A few weeks later, in Low Library, Noyes introduced a talk by Carlos Del Toro, the secretary of the Navy. Del Toro, a New York–raised retired Navy officer responsible for nearly a million sailors, Marines, reservists, and civilian personnel, had come to campus to visit the Columbia University Center for Veteran Transition and Integration (CVTI) in its new space in Kent Hall and to present Bollinger with the Navy’s highest civilian honor, the Distinguished Public Service Award. President Bollinger’s leadership was key in bridging the civilian–military divide on campus and bringing a diversity of views to the classroom, the citation read.

 In Low, Del Toro argued that a strong Navy is indispensable to national security. He praised Columbia’s Naval Reserve Officers Training Corps program (NROTC) and its midshipmen’s school (1940–45), which during World War II sent twenty-one thousand officers to the Pacific Fleet, and quoted Theodore Roosevelt 1899HON from his days as assistant secretary of the Navy: “We ask for a great Navy; we ask for an armament fit for the nation’s needs, not primarily to fight but to avert fighting.” Del Toro repeated: “To avert fighting.”

A military ball and a warm visit from the seventy-eighth secretary of the Navy might not be the first things people associate with Columbia, a university with a well-known history of antiwar sentiment and skepticism toward the military among students and faculty.
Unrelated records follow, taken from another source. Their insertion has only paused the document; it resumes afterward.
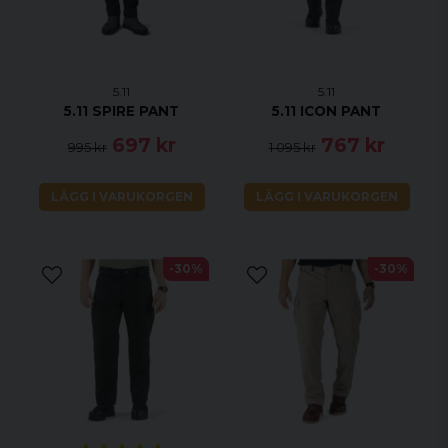
5.11
5.11
5.11 SPIRE PANT
5.11 ICON PANT
697 kr
767 kr
995 kr
1 095 kr
LÄGG I VARUKORGEN
LÄGG I VARUKORGEN
-30%
-30%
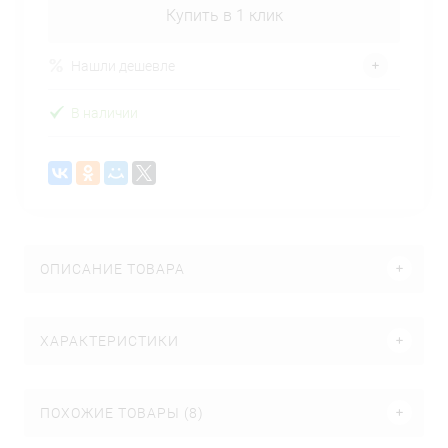
Купить в 1 клик
Нашли дешевле
В наличии
ОПИСАНИЕ ТОВАРА
ХАРАКТЕРИСТИКИ
ПОХОЖИЕ ТОВАРЫ (8)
Yet today Columbia is considered a model for veteran education and support. There are some seven hundred US veterans enrolled at Columbia — more than at all the other Ivies combined. Around four hundred are undergraduates in the School of General Studies, with another three hundred spread across the graduate schools, mostly at SIPA, the law school, and the business school. The undergrads tend to be enlisted people who have finished their service; the grad students are largely officers (active-duty officers often head to SIPA for two-year graduate degrees on their way to teach at West Point). They come from every branch of the military, from varied backgrounds and viewpoints. They are first-generation college students. They are the children and grandchildren of veterans. They are immigrants. They have flown helicopters, maintained warships, assisted in peacekeeping missions. They have worked as electricians, programmers, translators. Some have seen combat. But for all their differences, these Columbians share an exceptional quality: a deep-seated desire to serve.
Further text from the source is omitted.